Brazil was recently named the "social media capital of the universe" by the Wall Street Journal. A rapid explosion in Facebook use means the country is second only to the USA in terms of account numbers, while Twitter recently set up a major office there. And Brazilian users are among the world's most engaged, spending an increasing amount of time on social media sites.
In many ways, Brazil is the ideal target for social media marketers - with a young, socially-connected population who are happy to engage with brands. While Facebook use reaches saturation point in North America and Europe, it's still growing fast in Brazil. But why is this huge nation so obsessed with social media - and how can marketers take advantage of it?
According to comScore's 2012 Brazil Digital Future in Focus report, more than 46 million Brazilians are now online, with an impressive 97 percent using social media. This figure doesn't take into account the high number of mobile-only users, which pushes the figures up even higher.
After a slow start, Facebook has finally taken off in the country, with user numbers soaring to 65 million users in 2012, while the country is the second biggest market outside the US for Google's YouTube. It's also one of Twitter's fastest growing markets. Orkut might have been knocked off its top spot by Facebook in late 2011, but it still showed a slight growth of 5 per cent in user numbers that year.
Once they're connected, users are bucking the global trend by spending more time interacting on social networks. While globally, the average time spent on Facebook dropped 2% to 361 minutes per month in September 2012 (according to comScore) it rose by 208% to 535 minutes in Brazil. Visitors are also among the most active Twitter users in the world, as well as spending more time watching and sharing YouTube videos.

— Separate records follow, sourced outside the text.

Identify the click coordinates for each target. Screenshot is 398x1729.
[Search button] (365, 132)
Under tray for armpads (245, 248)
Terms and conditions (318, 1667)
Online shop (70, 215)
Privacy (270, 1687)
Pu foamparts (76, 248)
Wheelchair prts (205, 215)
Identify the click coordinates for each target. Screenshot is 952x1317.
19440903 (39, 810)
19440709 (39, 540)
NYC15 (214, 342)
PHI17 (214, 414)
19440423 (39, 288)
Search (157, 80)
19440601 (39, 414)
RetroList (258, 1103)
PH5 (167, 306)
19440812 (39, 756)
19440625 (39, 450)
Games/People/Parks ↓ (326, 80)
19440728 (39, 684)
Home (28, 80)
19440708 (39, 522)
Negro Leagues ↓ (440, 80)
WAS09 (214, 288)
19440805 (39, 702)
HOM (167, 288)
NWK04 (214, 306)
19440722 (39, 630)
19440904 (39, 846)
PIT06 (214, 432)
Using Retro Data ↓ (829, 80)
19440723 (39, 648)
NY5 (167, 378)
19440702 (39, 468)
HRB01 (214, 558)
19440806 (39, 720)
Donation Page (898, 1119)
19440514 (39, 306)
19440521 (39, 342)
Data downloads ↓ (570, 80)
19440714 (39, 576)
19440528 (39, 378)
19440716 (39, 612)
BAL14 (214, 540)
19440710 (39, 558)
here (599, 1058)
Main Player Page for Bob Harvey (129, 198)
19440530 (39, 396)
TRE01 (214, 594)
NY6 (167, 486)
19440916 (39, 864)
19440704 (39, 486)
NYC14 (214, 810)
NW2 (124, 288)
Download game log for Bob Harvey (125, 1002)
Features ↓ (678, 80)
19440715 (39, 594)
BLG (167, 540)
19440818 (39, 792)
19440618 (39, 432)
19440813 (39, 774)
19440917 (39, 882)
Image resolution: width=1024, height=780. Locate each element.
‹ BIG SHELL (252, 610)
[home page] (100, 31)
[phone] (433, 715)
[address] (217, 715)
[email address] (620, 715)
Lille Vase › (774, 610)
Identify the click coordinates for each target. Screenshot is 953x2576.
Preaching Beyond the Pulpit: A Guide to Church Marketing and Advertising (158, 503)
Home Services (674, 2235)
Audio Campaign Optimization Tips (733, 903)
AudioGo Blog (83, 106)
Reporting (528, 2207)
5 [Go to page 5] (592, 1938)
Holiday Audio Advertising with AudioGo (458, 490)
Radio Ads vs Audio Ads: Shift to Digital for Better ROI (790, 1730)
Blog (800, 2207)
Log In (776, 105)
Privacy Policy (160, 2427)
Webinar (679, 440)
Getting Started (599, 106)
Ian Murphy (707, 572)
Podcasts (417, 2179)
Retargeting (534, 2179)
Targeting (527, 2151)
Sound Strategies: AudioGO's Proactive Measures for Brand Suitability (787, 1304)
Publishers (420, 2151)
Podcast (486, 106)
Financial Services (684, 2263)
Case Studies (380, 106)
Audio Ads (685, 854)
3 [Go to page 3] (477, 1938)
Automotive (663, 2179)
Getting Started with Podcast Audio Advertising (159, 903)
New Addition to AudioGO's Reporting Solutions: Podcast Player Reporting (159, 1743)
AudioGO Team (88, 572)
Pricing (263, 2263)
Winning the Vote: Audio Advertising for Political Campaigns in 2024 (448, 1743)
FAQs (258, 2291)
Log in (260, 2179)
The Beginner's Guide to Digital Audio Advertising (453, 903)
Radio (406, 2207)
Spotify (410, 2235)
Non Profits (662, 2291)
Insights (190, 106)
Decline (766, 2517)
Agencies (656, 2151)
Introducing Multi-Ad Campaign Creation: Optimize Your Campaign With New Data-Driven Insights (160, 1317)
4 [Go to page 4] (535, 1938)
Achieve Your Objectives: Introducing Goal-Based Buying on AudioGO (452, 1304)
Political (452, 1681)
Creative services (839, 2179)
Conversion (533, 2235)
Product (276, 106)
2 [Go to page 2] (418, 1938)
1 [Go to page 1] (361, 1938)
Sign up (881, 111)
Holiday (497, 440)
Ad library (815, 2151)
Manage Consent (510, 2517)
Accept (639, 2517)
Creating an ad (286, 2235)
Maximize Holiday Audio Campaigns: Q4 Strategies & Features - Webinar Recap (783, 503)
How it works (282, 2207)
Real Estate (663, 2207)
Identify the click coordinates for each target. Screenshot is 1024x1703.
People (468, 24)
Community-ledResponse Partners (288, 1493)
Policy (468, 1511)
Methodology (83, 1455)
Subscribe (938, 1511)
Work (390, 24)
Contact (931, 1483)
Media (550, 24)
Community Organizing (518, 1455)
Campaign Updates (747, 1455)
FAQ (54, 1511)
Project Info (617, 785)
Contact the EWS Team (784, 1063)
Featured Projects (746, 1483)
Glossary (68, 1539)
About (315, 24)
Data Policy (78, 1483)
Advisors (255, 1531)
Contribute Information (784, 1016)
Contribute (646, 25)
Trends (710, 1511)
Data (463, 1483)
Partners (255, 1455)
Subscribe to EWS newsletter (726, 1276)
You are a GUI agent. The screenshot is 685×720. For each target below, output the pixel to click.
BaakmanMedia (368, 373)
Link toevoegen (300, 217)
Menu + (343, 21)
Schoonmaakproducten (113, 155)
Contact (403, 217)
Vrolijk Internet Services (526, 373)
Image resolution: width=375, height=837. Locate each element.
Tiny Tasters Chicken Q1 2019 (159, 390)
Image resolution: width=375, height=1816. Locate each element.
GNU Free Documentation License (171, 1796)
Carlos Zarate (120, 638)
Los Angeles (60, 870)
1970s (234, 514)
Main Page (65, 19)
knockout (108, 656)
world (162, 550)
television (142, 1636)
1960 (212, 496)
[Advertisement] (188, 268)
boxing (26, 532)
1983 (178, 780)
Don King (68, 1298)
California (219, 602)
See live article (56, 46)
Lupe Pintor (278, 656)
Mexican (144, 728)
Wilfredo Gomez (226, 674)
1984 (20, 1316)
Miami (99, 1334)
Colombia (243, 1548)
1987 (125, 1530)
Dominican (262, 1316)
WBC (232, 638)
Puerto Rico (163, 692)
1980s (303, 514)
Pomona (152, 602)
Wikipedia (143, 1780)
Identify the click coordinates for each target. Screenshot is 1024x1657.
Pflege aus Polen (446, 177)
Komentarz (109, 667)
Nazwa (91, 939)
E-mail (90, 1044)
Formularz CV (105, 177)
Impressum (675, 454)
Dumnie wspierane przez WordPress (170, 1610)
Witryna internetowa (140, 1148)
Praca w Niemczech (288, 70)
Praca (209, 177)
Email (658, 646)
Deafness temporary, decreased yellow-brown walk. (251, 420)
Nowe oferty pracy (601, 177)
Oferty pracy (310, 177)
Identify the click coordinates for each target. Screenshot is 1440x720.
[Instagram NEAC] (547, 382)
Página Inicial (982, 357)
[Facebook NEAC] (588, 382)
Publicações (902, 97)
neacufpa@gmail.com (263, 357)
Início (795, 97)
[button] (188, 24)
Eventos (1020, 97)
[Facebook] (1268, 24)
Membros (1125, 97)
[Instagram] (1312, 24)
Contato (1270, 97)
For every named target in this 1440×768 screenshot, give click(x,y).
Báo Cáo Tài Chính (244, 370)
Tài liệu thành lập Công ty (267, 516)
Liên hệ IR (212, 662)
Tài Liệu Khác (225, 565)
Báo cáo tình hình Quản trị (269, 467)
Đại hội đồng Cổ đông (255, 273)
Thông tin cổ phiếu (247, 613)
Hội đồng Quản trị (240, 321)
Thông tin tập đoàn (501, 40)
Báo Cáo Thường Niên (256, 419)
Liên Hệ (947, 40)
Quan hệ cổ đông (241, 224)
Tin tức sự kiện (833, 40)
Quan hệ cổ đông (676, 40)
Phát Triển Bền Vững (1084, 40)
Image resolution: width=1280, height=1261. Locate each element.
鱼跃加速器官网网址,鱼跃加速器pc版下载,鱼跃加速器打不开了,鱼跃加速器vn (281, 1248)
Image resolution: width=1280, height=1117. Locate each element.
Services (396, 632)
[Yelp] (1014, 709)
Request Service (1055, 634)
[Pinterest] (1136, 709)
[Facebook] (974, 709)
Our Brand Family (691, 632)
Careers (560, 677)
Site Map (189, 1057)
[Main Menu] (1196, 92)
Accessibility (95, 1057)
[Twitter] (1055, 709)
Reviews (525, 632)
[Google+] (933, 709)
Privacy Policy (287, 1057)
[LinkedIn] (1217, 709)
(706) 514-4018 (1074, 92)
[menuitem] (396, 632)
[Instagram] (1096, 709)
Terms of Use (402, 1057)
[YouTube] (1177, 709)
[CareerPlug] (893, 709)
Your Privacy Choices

As well as the major players, Brazilians have also embraced smaller niche networks. ComScore also reported that Vostu (a social gaming site) grew by 338% in 2011, while Tumblr use grew by 206%. Badoo, a site that combines social networking with online dating, is hugely popular with more than 14 million users.
Alexandre Hohagen, vice president of Facebook's Latin America division, puts the obsession with social media partly down to Brazil's extroverted culture. It's common for Brazilians to strike up conversations in elevators, restaurants, and other public places. People have always loved chatting about TV shows, sports and the news. Now younger viewers are turning soaps and televised soccer matches into a shared experience, posting real-time updates to Twitter and Facebook.
In a country with a big rich-poor divide, social media bridges class divisions. Although broadband use is still patchy (and expensive), mobile phones provide a much cheaper way to get connected. Twitter has targeted mobile users since it first launched in Brazil. Given the lack of diversity in mainstream media, it's become a popular alternative for keeping up with the news and latest trends.
Celebrity culture has also fuelled the passion. Soccer stars such as Ricardo Izecson dos Santos Leite (known as Kaká) and TV stars have built up huge followings. The New York Times even named Brazilian comedian Rafinha Bastos as the most influential Twitter user in a 2011 list.
For social media marketers targeting Brazil, this popularity opens up unprecedented opportunities. Not only do users love chatting to friends and following celebrities, they also engage with brands. A 2011 study from Oh! Panel found that 81% of social networkers used the sites to research new products, while 75% looked for discounts. Almost four in five said they were more likely to trust recommendations from social media contacts than other sources.
Major companies are tapping into this trend with imaginative marketing ideas. Coca-Cola scored a hit with its "happiness refill" campaign, targeting teenage users. And Bradesco, a leading Brazilian bank, managed to liven up its mage by poking fun at Facebook stereotypes in a series of mini-videos.
With a little research and imagination, social media can open up doors in the world's fifth largest nation.